▶ [DIRECTIONS FOR THIS TASK]:
If a line in the data below contains the word "Baloji", copy it out.

▶ [GIVEN INFORMATION]:
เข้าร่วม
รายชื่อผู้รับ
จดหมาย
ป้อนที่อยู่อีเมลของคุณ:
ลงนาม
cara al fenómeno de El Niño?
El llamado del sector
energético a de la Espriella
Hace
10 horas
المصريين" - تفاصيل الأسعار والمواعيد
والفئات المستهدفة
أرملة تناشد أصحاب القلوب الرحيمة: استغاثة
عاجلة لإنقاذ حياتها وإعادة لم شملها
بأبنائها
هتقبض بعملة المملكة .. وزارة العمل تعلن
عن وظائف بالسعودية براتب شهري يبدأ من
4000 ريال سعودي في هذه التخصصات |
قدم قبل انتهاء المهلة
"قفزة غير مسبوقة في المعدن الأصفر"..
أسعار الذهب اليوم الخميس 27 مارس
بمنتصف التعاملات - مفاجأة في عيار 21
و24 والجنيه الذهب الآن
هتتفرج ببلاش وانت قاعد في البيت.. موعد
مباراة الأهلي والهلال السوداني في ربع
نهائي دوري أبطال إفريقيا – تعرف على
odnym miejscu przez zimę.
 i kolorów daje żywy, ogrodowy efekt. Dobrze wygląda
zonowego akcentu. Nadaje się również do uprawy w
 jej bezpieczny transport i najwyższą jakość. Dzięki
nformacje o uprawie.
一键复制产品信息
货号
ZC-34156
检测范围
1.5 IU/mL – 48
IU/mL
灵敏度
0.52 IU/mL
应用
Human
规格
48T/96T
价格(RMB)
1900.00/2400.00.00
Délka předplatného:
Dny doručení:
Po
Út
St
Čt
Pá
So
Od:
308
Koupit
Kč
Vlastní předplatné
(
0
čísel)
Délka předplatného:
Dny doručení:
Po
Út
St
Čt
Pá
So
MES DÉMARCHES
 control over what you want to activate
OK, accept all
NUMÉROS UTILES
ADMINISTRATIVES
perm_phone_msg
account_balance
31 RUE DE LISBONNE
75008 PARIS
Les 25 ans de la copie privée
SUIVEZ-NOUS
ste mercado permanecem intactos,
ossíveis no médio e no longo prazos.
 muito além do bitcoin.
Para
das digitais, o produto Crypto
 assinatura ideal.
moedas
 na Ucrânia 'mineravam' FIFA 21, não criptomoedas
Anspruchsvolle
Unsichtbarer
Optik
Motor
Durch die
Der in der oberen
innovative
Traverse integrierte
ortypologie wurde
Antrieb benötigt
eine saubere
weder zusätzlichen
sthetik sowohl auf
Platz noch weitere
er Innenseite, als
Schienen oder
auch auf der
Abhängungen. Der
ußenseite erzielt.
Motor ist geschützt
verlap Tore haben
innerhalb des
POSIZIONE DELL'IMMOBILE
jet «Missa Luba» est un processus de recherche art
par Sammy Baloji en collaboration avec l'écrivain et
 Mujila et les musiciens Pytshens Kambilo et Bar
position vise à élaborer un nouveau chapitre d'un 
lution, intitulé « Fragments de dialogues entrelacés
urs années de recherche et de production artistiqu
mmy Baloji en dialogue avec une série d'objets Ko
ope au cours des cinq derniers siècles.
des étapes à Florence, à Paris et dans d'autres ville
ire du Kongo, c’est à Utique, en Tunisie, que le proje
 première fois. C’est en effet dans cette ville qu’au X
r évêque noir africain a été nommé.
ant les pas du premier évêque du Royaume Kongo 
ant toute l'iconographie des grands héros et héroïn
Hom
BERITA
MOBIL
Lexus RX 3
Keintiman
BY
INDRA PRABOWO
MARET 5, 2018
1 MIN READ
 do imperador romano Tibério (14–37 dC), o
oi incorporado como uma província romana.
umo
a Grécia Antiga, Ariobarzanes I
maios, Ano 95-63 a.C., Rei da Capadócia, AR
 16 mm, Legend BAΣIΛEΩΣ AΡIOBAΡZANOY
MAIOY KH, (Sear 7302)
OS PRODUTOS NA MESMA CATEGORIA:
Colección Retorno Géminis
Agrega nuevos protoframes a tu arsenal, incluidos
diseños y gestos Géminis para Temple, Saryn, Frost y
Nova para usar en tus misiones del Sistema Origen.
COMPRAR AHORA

▶ [EXERCISE OUTPUT]:
par Sammy Baloji en collaboration avec l'écrivain et
mmy Baloji en dialogue avec une série d'objets Ko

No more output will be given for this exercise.